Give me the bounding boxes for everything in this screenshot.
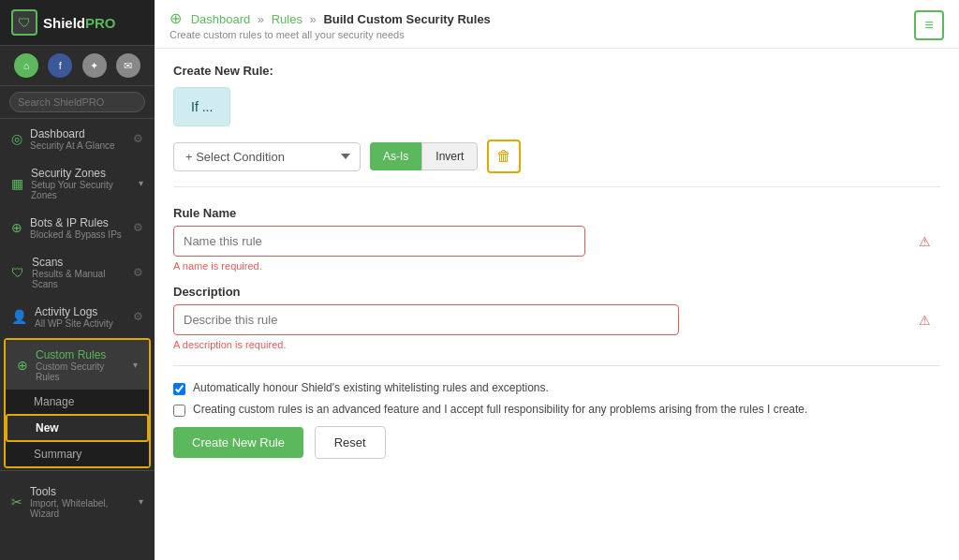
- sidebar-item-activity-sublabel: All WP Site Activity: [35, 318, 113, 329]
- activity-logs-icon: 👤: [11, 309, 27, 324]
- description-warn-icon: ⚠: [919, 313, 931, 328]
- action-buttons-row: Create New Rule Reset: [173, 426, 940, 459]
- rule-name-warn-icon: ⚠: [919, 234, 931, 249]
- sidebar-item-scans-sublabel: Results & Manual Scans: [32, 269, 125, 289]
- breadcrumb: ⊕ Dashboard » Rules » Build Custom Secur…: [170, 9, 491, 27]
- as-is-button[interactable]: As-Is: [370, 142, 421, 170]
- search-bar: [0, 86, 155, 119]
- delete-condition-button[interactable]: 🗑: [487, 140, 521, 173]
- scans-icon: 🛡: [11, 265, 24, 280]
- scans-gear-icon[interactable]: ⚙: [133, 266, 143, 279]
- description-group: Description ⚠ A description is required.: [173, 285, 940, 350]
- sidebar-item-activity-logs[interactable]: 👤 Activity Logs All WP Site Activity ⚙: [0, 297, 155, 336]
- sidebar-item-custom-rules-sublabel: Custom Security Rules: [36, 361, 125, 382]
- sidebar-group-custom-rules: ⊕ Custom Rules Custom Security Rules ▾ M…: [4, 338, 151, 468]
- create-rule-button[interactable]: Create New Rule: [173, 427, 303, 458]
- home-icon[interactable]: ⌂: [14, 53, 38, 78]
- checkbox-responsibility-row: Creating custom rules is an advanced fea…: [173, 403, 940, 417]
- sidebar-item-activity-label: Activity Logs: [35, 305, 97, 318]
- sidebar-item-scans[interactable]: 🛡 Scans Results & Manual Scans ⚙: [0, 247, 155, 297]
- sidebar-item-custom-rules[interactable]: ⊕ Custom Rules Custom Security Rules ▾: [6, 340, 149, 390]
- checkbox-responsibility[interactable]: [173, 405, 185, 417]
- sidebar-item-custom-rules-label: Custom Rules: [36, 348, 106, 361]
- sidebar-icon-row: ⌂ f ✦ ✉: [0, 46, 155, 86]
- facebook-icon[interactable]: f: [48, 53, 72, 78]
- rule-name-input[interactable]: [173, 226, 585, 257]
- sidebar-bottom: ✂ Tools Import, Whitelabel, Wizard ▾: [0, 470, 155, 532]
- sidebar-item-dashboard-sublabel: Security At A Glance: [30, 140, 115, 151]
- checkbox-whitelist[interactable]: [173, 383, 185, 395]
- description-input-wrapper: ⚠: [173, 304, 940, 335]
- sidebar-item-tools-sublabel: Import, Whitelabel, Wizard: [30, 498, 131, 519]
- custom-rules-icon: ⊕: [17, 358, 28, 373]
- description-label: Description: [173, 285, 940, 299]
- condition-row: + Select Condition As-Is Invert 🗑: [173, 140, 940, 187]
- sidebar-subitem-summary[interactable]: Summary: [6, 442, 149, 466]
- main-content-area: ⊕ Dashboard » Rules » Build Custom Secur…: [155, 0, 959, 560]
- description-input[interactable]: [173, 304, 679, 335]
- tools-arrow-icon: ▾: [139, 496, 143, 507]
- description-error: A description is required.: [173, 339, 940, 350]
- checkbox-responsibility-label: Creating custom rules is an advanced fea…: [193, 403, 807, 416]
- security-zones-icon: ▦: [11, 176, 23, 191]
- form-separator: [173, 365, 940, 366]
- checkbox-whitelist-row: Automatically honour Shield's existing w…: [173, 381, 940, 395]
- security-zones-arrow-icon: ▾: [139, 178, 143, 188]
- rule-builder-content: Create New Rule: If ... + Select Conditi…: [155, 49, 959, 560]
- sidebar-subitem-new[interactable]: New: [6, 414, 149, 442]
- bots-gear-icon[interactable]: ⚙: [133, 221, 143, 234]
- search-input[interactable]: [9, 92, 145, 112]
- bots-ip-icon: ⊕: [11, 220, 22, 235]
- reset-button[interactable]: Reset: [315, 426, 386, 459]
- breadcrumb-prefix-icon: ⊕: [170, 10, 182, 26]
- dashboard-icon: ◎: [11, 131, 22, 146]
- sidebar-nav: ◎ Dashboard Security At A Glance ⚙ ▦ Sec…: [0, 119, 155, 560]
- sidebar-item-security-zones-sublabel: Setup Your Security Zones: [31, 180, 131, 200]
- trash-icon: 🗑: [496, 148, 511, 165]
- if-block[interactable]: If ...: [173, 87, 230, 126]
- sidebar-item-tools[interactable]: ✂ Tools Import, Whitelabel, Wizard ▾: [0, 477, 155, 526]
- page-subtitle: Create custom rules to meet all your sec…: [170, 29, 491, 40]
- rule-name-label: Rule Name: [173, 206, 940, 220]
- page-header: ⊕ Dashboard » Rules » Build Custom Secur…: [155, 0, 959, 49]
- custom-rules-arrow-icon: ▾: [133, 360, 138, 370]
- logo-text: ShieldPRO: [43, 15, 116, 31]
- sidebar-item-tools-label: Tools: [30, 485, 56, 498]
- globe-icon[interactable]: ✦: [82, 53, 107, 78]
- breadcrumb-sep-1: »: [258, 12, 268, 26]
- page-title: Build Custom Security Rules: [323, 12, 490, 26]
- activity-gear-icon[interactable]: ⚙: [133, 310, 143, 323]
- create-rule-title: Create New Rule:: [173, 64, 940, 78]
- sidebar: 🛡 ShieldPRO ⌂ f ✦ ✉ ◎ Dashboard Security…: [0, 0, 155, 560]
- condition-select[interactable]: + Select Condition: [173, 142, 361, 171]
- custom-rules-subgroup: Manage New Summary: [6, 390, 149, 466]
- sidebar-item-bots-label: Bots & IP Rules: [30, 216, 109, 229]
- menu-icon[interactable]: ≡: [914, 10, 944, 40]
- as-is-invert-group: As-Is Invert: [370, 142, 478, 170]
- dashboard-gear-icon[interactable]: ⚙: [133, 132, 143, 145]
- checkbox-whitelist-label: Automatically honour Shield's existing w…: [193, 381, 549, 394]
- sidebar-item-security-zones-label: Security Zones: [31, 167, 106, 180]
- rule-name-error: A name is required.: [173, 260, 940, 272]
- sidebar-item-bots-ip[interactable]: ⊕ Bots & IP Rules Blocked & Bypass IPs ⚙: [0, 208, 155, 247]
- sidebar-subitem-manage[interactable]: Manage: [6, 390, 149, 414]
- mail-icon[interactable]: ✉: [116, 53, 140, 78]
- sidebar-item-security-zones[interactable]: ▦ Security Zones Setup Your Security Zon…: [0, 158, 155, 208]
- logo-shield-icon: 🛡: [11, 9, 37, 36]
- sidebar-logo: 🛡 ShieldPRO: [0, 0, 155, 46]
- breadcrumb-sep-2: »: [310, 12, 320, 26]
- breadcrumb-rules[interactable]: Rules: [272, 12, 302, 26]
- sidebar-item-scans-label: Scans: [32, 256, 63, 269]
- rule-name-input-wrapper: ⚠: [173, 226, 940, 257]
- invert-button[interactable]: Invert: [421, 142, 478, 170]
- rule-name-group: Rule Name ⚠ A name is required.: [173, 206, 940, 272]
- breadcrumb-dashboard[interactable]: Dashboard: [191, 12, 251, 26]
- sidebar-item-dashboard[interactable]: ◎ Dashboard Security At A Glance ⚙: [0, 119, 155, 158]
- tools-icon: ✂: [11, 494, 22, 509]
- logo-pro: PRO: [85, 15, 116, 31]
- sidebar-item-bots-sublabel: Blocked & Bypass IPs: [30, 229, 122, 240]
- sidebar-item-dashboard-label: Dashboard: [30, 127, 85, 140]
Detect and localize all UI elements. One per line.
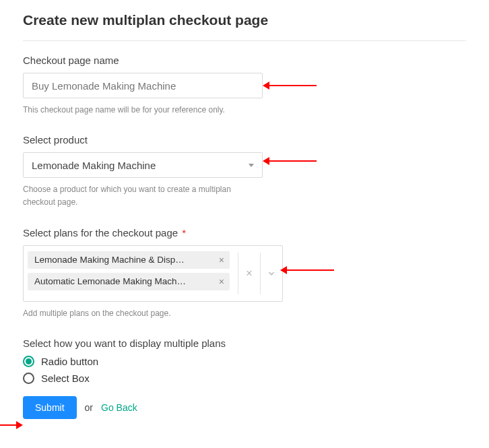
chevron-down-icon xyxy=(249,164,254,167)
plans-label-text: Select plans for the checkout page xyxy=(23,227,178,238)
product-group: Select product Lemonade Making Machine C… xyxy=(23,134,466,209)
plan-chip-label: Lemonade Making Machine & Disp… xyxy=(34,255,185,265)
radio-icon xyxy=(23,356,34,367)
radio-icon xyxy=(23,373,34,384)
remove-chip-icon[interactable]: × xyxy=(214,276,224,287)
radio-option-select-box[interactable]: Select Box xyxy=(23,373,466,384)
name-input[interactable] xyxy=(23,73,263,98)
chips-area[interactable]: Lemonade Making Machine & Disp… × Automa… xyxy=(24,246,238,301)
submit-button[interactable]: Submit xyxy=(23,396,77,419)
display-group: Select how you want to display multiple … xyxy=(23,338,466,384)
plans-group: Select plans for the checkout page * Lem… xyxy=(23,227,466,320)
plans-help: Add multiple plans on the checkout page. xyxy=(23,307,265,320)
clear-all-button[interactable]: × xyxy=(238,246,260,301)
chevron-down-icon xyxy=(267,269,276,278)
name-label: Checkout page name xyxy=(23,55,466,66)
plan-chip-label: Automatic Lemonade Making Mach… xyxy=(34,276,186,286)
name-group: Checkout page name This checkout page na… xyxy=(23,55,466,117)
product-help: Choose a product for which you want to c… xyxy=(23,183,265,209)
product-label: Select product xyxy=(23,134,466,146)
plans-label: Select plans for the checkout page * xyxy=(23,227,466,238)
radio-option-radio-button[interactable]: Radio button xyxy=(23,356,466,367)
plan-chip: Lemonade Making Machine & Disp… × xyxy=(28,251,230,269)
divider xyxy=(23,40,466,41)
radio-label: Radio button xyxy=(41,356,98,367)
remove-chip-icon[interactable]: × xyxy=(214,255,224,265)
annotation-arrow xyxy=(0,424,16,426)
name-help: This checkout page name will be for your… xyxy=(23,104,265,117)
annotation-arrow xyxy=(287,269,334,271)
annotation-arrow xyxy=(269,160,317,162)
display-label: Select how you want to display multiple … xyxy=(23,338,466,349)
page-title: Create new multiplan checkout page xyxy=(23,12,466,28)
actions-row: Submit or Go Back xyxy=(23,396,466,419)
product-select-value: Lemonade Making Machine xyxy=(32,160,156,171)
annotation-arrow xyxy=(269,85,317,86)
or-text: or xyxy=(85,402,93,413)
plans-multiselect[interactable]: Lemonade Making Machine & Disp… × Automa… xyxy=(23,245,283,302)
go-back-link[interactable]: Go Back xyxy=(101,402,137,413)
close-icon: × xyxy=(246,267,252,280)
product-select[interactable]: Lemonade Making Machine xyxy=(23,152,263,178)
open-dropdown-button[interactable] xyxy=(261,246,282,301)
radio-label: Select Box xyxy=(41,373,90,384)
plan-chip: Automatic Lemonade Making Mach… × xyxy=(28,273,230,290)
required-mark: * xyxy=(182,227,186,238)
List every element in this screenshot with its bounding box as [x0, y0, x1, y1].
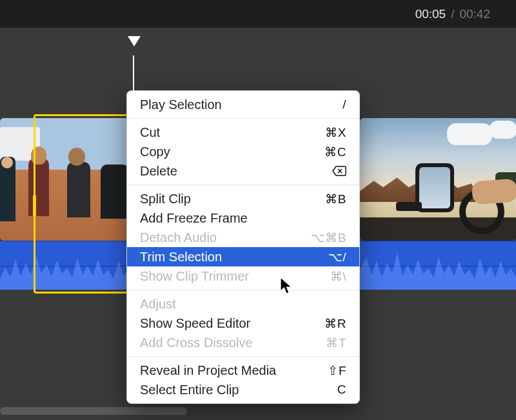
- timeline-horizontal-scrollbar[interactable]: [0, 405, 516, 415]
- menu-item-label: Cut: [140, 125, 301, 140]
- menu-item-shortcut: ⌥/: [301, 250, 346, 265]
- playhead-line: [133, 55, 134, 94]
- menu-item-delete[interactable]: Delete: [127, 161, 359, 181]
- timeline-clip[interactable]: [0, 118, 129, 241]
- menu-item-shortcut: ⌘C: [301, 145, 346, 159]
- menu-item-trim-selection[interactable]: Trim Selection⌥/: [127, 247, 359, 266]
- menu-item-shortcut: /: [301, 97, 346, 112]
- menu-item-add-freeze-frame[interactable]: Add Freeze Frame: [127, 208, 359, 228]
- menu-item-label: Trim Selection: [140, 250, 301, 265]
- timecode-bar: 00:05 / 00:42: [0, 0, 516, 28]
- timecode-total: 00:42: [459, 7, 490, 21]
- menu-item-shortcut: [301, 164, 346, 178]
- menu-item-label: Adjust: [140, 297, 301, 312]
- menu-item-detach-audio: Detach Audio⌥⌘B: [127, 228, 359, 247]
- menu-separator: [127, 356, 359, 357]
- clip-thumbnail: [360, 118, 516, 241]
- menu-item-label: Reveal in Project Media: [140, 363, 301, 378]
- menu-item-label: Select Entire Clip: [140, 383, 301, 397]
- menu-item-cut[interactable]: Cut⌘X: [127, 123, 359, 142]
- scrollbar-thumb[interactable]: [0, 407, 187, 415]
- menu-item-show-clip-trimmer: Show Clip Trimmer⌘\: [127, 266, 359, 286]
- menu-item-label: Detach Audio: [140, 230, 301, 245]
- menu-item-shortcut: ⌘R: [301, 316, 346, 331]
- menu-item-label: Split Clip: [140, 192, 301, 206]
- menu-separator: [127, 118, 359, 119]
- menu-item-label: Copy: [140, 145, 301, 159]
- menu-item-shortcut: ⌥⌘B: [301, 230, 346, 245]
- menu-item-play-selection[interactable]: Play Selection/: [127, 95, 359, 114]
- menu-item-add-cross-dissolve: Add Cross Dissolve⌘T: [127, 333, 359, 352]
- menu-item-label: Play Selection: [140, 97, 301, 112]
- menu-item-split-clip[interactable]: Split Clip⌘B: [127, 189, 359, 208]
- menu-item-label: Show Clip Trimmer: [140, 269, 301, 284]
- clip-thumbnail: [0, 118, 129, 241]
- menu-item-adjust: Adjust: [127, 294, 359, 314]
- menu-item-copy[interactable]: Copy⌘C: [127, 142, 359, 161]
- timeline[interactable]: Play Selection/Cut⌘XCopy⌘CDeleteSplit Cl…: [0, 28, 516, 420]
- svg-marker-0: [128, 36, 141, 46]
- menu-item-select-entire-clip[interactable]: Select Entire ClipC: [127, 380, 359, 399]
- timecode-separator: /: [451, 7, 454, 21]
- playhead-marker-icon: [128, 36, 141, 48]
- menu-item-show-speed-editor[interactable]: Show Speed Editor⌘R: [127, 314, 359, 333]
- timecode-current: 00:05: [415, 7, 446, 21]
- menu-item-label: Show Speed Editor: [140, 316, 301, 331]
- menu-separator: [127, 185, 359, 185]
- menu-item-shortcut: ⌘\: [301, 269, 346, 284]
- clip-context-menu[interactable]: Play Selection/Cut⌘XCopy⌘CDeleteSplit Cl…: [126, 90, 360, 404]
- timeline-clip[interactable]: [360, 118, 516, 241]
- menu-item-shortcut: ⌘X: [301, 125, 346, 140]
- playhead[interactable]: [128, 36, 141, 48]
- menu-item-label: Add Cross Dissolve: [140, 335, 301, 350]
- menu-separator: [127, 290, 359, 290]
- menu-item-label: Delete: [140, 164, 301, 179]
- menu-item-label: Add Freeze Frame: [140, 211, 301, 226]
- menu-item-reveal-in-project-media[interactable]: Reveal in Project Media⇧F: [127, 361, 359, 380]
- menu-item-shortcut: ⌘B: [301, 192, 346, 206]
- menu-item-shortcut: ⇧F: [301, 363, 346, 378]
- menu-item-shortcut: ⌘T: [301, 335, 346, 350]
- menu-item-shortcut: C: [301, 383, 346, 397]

▸ Problem to solve
Copy, from the material, each line that holds the string "CDeleteSplit".

▸ Expected answer
- timeline[interactable]: Play Selection/Cut⌘XCopy⌘CDeleteSplit Cl…: [0, 28, 516, 420]
- clip-context-menu[interactable]: Play Selection/Cut⌘XCopy⌘CDeleteSplit Cl…: [126, 90, 360, 404]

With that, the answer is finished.